In de SFJ-theorie zijn deze twee variabelen onlosmakelijk met elkaar verbonden, maar het valt te verwachten dat die koppeling vervalt in een rechthoekige ruimte.
In de voorgaande webpagina B.13.1 is ook een mogelijkheid gegeven om het doorzakken van de curve te verminderen, dus om de curve iets recht te trekken. Daarvoor is het nodig om de absorptie inhomogeen te verdelen over de lijnen (in 2D) of over de vlakken van de ruimte (in 3D). Er bleek een invloed op zowel de nagalmtijd als het geluiddrukniveau. Daarbij werd gebruik gemaakt van een simpel numeriek spiegelbronnenmodel. De voorbeelden die werden gegeven zijn alle numeriek berekend met modellen die de gemiddelde architect niet tot zijn of haar beschikking heeft en juist daar ligt de kracht van het SFJ-model dat zich beweegt op het niveau van een excelbestand. Zo’;n berekening is al uiteengezet in webpagina "B.4 Absorptie in tabelvorm".
Doel van de huidige webpagina is dus om de numerieke uitkomsten te toetsen aan de SFJ-theorie, of met andere woorden: wanneer kan de SFJ-theorie al of niet worden toegepast? De huidige webpagina blijft beperkt tot de meer theoretische uitleg, voor de praktijk zullen meer voorbeelden worden gegeven in de bovenliggende webpagina "nw Nagalmcurve in een rechthoek".
Er is een tweede mogelijkheid om de nagalmcurve te manipuleren: met verstrooiing. Dat komt in de huidige theoretische webpagina niet aan de orde. In de bovenliggende webpagina B.13 wordt aan het verschijnsel wel aandacht besteed.

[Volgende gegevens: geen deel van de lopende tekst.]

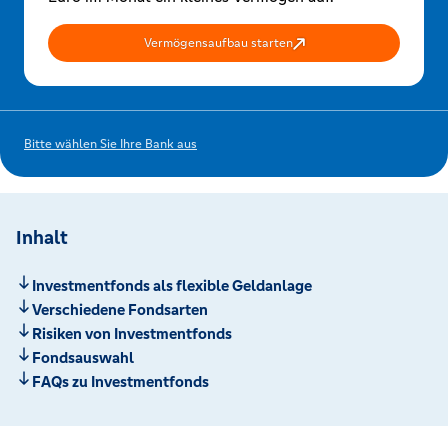
Vermögensaufbau starten
Bitte wählen Sie Ihre Bank aus
Inhalt
Investmentfonds als flexible Geldanlage
Verschiedene Fondsarten
Risiken von Investmentfonds
Fondsauswahl
FAQs zu Investmentfonds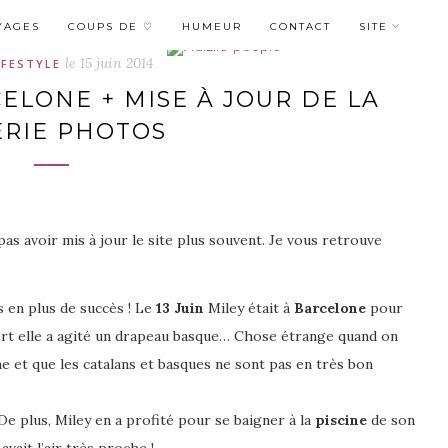
YAGES
COUPS DE ♡
HUMEUR
CONTACT
SITE
le
15 juin 2014
IFESTYLE
ELONE + MISE À JOUR DE LA
ERIE PHOTOS
pas avoir mis à jour le site plus souvent. Je vous retrouve
s en plus de succès ! Le
13 Juin
Miley était à
Barcelone
pour
ncert elle a agité un drapeau basque… Chose étrange quand on
ne et que les catalans et basques ne sont pas en très bon
e plus, Miley en a profité pour se baigner à la
piscine
de son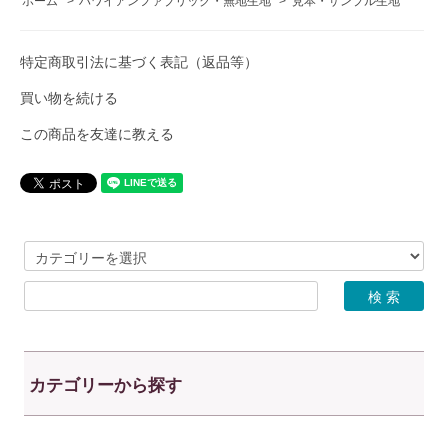
ホーム
>
ハワイアンファブリック・無地生地
>
見本・サンプル生地
特定商取引法に基づく表記（返品等）
買い物を続ける
この商品を友達に教える
カテゴリーから探す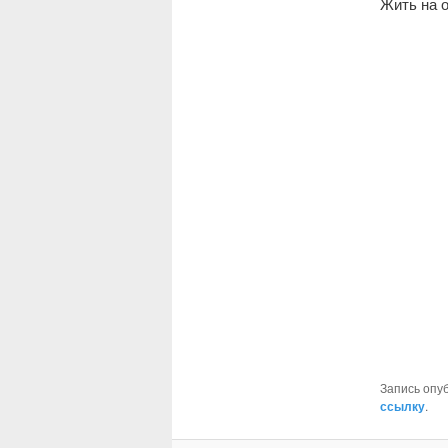
Жить на о
Запись опу
ссылку
.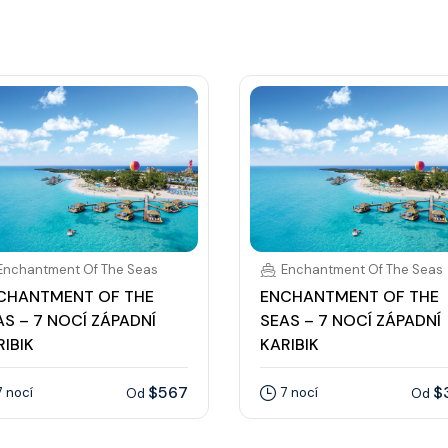
Enchantment Of The Seas
Enchantment Of The Seas
CHANTMENT OF THE
ENCHANTMENT OF THE
AS – 7 NOCÍ ZÁPADNÍ
SEAS – 7 NOCÍ ZÁPADNÍ
RIBIK
KARIBIK
$567
$
7 nocí
7 nocí
Od
Od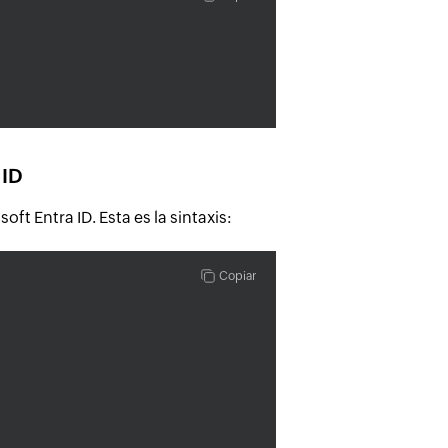
 ID
t Entra ID. Esta es la sintaxis:
Copiar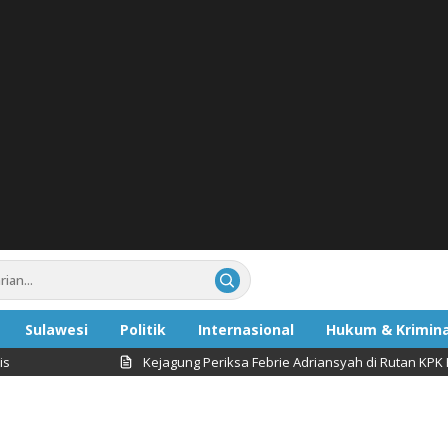
Sulawesi
Politik
Internasional
Hukum & Krimina
Kejagung Periksa Febrie Adriansyah di Rutan KPK Hari Ini terk
ata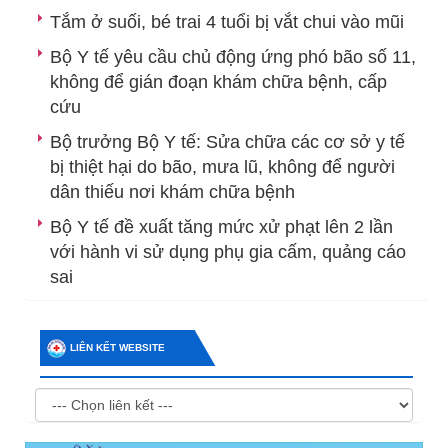
Tắm ở suối, bé trai 4 tuổi bị vắt chui vào mũi
Bộ Y tế yêu cầu chủ động ứng phó bão số 11,
không để gián đoạn khám chữa bệnh, cấp
cứu
Bộ trưởng Bộ Y tế: Sửa chữa các cơ sở y tế
bị thiệt hại do bão, mưa lũ, không để người
dân thiếu nơi khám chữa bệnh
Bộ Y tế đề xuất tăng mức xử phạt lên 2 lần
với hành vi sử dụng phụ gia cấm, quảng cáo
sai
LIÊN KẾT WEBSITE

2. De nagalmcurve volgens het spiegelbronnenmodel, een herhaling uit voorgaande webpagina’;s
In figuur 1 staat een voorbeeld van een concave ("doorgezakte") nagalmcurve gesimuleerd voor een ruimte van 48 × 12 × 3 m3. Dat is een enigszins ongebruikelijk ruimte maar die vorm is gekozen om het effect duidelijk in beeld te brengen.
Figuur 1: Een voorbeeld van een concave nagalmcurve zoals die wordt gevonden bij een ruimte van 48 × 12 × 3 m3 met een absorptiecoëfficiënt van 20% (R = 0.8) voor alle vlakken (links). De bron heeft een vermogen van 70 dB (re 1 pW).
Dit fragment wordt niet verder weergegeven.